(Stored data)
+ + +

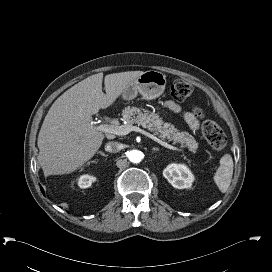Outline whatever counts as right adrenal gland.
<instances>
[{"label": "right adrenal gland", "instance_id": "right-adrenal-gland-1", "mask_svg": "<svg viewBox=\"0 0 272 272\" xmlns=\"http://www.w3.org/2000/svg\"><path fill=\"white\" fill-rule=\"evenodd\" d=\"M99 154H101L102 156H105V157H107L108 155L107 154H105L104 152H102V151H99L98 152Z\"/></svg>", "mask_w": 272, "mask_h": 272}]
</instances>
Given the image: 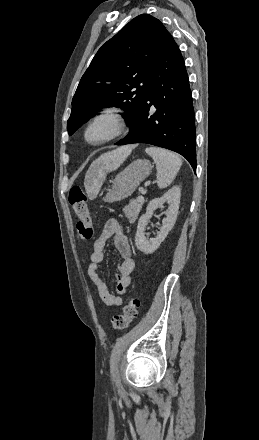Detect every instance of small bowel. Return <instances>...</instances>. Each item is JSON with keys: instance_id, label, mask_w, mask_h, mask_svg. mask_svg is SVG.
I'll return each mask as SVG.
<instances>
[{"instance_id": "obj_1", "label": "small bowel", "mask_w": 259, "mask_h": 440, "mask_svg": "<svg viewBox=\"0 0 259 440\" xmlns=\"http://www.w3.org/2000/svg\"><path fill=\"white\" fill-rule=\"evenodd\" d=\"M110 238L113 239L114 246L120 255L115 293L111 291L101 272L106 244ZM134 268L135 261L132 258V249L124 228L117 219L111 218L105 223L102 232L93 243V251L87 270L90 280L95 285L99 297L105 305L117 306L122 303V297L131 284Z\"/></svg>"}]
</instances>
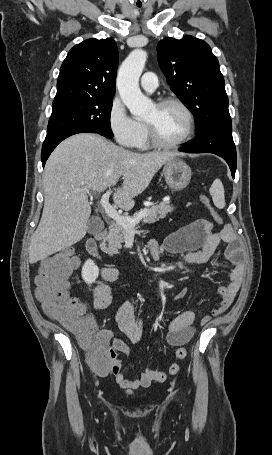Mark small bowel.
<instances>
[{"mask_svg":"<svg viewBox=\"0 0 272 455\" xmlns=\"http://www.w3.org/2000/svg\"><path fill=\"white\" fill-rule=\"evenodd\" d=\"M221 242L227 243L225 255L233 265V269L229 275L228 285L218 288L221 301L212 310L213 315H219L229 308L240 289L245 274L240 246L232 228L226 226L217 231L210 221L197 219L169 234L162 243H158L156 240L148 242V248L153 258L158 259L162 254L168 253L191 265L207 263ZM118 274L115 267H107L102 270V281L93 289L96 310H104L112 303L113 294L110 284L118 279ZM187 294L188 289L182 288L176 293L174 299H183ZM209 319L210 317H205L203 322L205 323ZM115 320L119 330L127 336L132 344L140 341L143 323L136 317L134 306L130 302L120 305ZM194 320V312L185 310L173 318L168 325L167 341L170 345L177 347L175 351L177 360L184 359L187 355L184 345L191 340L195 333ZM97 338L105 344H110L114 350L126 354L130 352L129 345L109 330L98 332ZM182 352L185 354L182 355ZM179 370L180 366L177 362L172 363L169 367L171 375L177 374ZM98 373L100 375L112 373L121 387L131 389L148 387L152 382H163L167 378L165 372L154 369L142 371L137 378H128L120 372L119 366L115 368L113 365L98 370Z\"/></svg>","mask_w":272,"mask_h":455,"instance_id":"obj_1","label":"small bowel"}]
</instances>
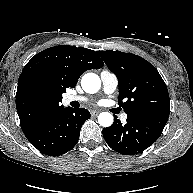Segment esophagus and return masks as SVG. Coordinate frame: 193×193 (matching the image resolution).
<instances>
[{
  "instance_id": "esophagus-1",
  "label": "esophagus",
  "mask_w": 193,
  "mask_h": 193,
  "mask_svg": "<svg viewBox=\"0 0 193 193\" xmlns=\"http://www.w3.org/2000/svg\"><path fill=\"white\" fill-rule=\"evenodd\" d=\"M100 113L98 110H92L91 111V116H97Z\"/></svg>"
}]
</instances>
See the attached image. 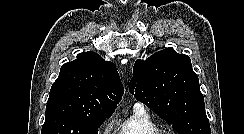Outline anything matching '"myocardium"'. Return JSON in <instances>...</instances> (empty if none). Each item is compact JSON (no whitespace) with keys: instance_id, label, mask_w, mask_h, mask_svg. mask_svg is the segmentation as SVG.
Wrapping results in <instances>:
<instances>
[{"instance_id":"1","label":"myocardium","mask_w":244,"mask_h":134,"mask_svg":"<svg viewBox=\"0 0 244 134\" xmlns=\"http://www.w3.org/2000/svg\"><path fill=\"white\" fill-rule=\"evenodd\" d=\"M156 134H176L171 131H166V130H159Z\"/></svg>"}]
</instances>
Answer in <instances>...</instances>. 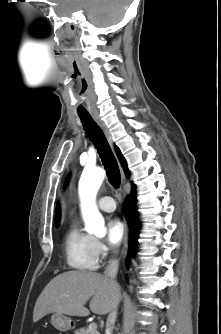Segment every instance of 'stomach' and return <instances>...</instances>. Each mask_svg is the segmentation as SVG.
<instances>
[{
	"instance_id": "1",
	"label": "stomach",
	"mask_w": 221,
	"mask_h": 334,
	"mask_svg": "<svg viewBox=\"0 0 221 334\" xmlns=\"http://www.w3.org/2000/svg\"><path fill=\"white\" fill-rule=\"evenodd\" d=\"M51 323L59 331H68L73 328L71 318L60 313H54L51 316Z\"/></svg>"
}]
</instances>
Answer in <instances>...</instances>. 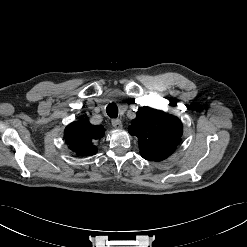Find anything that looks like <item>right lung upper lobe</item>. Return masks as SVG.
<instances>
[{
  "mask_svg": "<svg viewBox=\"0 0 247 247\" xmlns=\"http://www.w3.org/2000/svg\"><path fill=\"white\" fill-rule=\"evenodd\" d=\"M104 131L103 126H93L88 120L80 119L66 127L64 138L69 148L78 155H93L97 152L94 142L103 136Z\"/></svg>",
  "mask_w": 247,
  "mask_h": 247,
  "instance_id": "obj_1",
  "label": "right lung upper lobe"
}]
</instances>
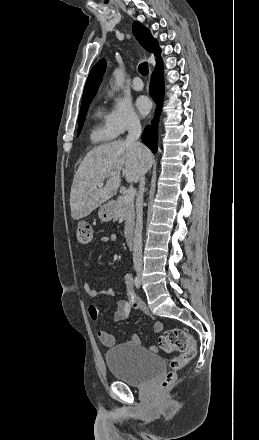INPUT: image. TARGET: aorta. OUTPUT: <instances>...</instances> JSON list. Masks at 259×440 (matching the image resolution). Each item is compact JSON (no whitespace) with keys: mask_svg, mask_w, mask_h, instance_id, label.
<instances>
[{"mask_svg":"<svg viewBox=\"0 0 259 440\" xmlns=\"http://www.w3.org/2000/svg\"><path fill=\"white\" fill-rule=\"evenodd\" d=\"M115 85L113 87L114 91H118L124 83V73L120 68L115 69L114 73Z\"/></svg>","mask_w":259,"mask_h":440,"instance_id":"762f6f07","label":"aorta"}]
</instances>
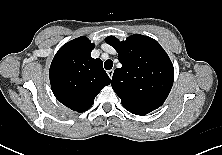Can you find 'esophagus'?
Returning <instances> with one entry per match:
<instances>
[{
	"mask_svg": "<svg viewBox=\"0 0 222 155\" xmlns=\"http://www.w3.org/2000/svg\"><path fill=\"white\" fill-rule=\"evenodd\" d=\"M113 73H114V71L112 69L107 71V74L110 78H112Z\"/></svg>",
	"mask_w": 222,
	"mask_h": 155,
	"instance_id": "esophagus-1",
	"label": "esophagus"
}]
</instances>
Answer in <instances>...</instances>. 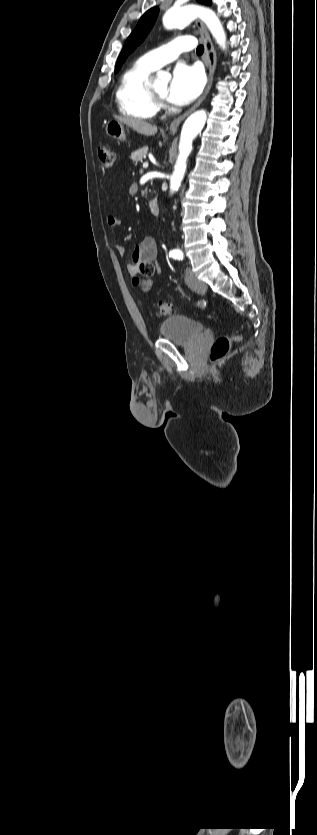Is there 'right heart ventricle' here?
<instances>
[{
    "instance_id": "obj_1",
    "label": "right heart ventricle",
    "mask_w": 317,
    "mask_h": 835,
    "mask_svg": "<svg viewBox=\"0 0 317 835\" xmlns=\"http://www.w3.org/2000/svg\"><path fill=\"white\" fill-rule=\"evenodd\" d=\"M154 70L138 59L124 71L116 90L117 105L123 115L146 120L157 114L159 104L151 96L148 84Z\"/></svg>"
}]
</instances>
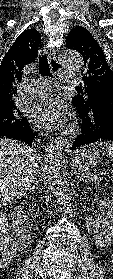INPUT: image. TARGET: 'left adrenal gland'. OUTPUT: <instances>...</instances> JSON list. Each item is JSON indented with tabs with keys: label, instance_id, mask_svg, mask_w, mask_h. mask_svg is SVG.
Returning a JSON list of instances; mask_svg holds the SVG:
<instances>
[{
	"label": "left adrenal gland",
	"instance_id": "obj_1",
	"mask_svg": "<svg viewBox=\"0 0 113 279\" xmlns=\"http://www.w3.org/2000/svg\"><path fill=\"white\" fill-rule=\"evenodd\" d=\"M83 182H87L86 180L84 181V179L83 178H81L80 176H79V174H77V186H79L81 183H83Z\"/></svg>",
	"mask_w": 113,
	"mask_h": 279
}]
</instances>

+ + +

Action item:
Pictures don't belong in the copy. Retype exactly the lines from the one with "INPUT: image. TARGET: 'left" through the last line of the records.

Your response:
INPUT: image. TARGET: 'left adrenal gland'. OUTPUT: <instances>...</instances> JSON list. Each item is JSON indented with tabs with keys: label, instance_id, mask_svg, mask_w, mask_h. mask_svg is SVG.
Returning a JSON list of instances; mask_svg holds the SVG:
<instances>
[{
	"label": "left adrenal gland",
	"instance_id": "obj_1",
	"mask_svg": "<svg viewBox=\"0 0 113 279\" xmlns=\"http://www.w3.org/2000/svg\"><path fill=\"white\" fill-rule=\"evenodd\" d=\"M83 182H87L86 180L84 181V179L83 178H81L80 176H79V174H77V186H79L81 183H83Z\"/></svg>",
	"mask_w": 113,
	"mask_h": 279
}]
</instances>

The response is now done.